Warships from the U.S. and Canadian navies traversed the Taiwan Strait together last week. With heightened tensions between the Chinese Communist Party (CCP) and the Republic of China (ROC), centered in Taiwan, the passage of foreign vessels triggered the usual response from Beijing, which accused the western nations of endangering the “peace” of the region.
‘Commitment’ to Taiwan
According to a report by Reuters, the ships that passed through the strait were the USS Dewey, an Arleigh Burke-class guided-missile destroyer of the U.S. Navy, and the HMCS Winnipeg, a Canadian frigate. Both ships passed through the open waterway between the mainland and the island on Thursday and Friday.
“Dewey’s and Winnipeg’s transit through the Taiwan Strait demonstrates the commitment of the United States and our allies and partners to a free and open Indo-Pacific,” the U.S. military said.
The U.S. has been regularly sending what they call “freedom of navigation patrols” through the Taiwan Strait on a monthly basis, angering Beijing. The transit of the two warships followed an earlier journey by the British warship HMS Richmond on Sept. 27, which was making its way to Vietnam.
While the transit of the USS Dewey is the tenth conducted by the U.S. in 2021, it was the first performed with an ally.
Canada and Taiwan recently announced their intentions to strengthen educational cooperation between the countries in a virtual meeting on Oct. 6. The ROC’s application to join the Comprehensive and Progressive Agreement for Trans-Pacific Partnership (CPTPP) was made in hopes of bringing “stability and prosperity” to the Indo-Pacific region.
Analyst Liu Weidong from the Chinese Academy of Social Sciences told South China Morning Post (SCMP) that the joint transit of the two ships was a “breakthrough,” accusing the U.S. of banding countries together against the CCP.
“Although the joint transit made by U.S. and Canadian warships itself was limited in both power and scale, it reflected a significant shift in the U.S. strategic approach in countering China,” he said. “It’s a breakthrough, meaning the U.S. has succeeded in convincing more countries to go against China in this sensitive waterway.”
Liu also pointed out that the movement against China is also occurring in the South China Sea, as several other nations are sending their own vessels to reinforce the region.
Once again, Beijing responded aggressively to the trip made by the U.S. and Canadian ships.
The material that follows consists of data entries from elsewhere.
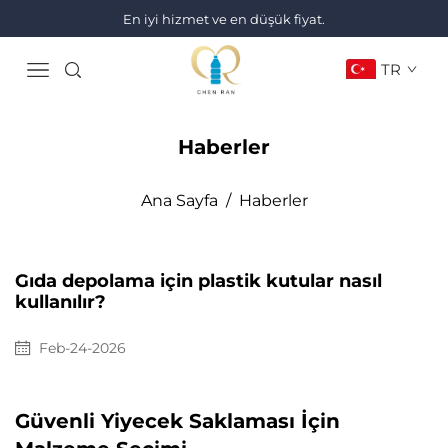
En iyi hizmet ve en düşük fiyat.
TR
Haberler
Ana Sayfa
/
Haberler
Gıda depolama için plastik kutular nasıl
kullanılır?
Feb-24-2026
Güvenli Yiyecek Saklaması İçin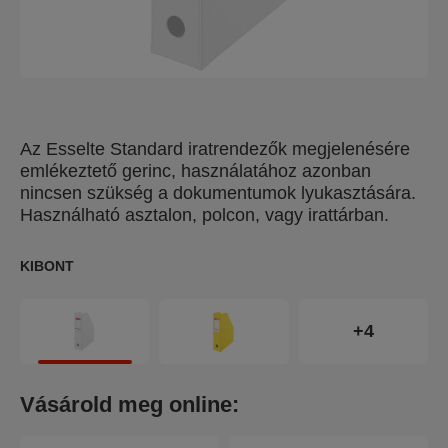
Az Esselte Standard iratrendezők megjelenésére
emlékeztető gerinc, használatához azonban
nincsen szükség a dokumentumok lyukasztására.
Használható asztalon, polcon, vagy irattárban.
KIBONT
+4
Vásárold meg online:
The communist government accused Washington of “stoking regional tensions,” despite the fact that the CCP has openly declared its militaristic intentions to control Taiwan by concentrating its own forces around the island.
The CCP-controlled People’s Liberation Army’s (PLA) Eastern Theatre Command stated that its forces watched the passing ships closely, “standing guard” throughout the waterway.
“The United States and Canada colluded to provoke and stir up trouble… seriously jeopardising peace and stability of the Taiwan Strait,” it said. “Taiwan is part of Chinese territory. Theatre forces always maintain a high level of alert and resolutely counter all threats and provocations.”
While tensions are high, there has been relatively no conflict between the PLA and the ROC. However, throughout the year, the PLA has been sending planes into the southwestern corner of Taiwan’s air defence identification zone (ADIZ). On Oct. 17, Taiwan’s defence ministry reported three aircraft intruded into the ADIZ.
Despite the release of Meng Wanzhou, CFO of communist-run Huawei, in Canada, as well as Beijing’s release of two Canadians, relations between China and Canada have been rocky. The ruling Liberal Party in Canada has a “more moderate stance” towards China, as opposed to the Conservative Party, which is more critical of the CCP.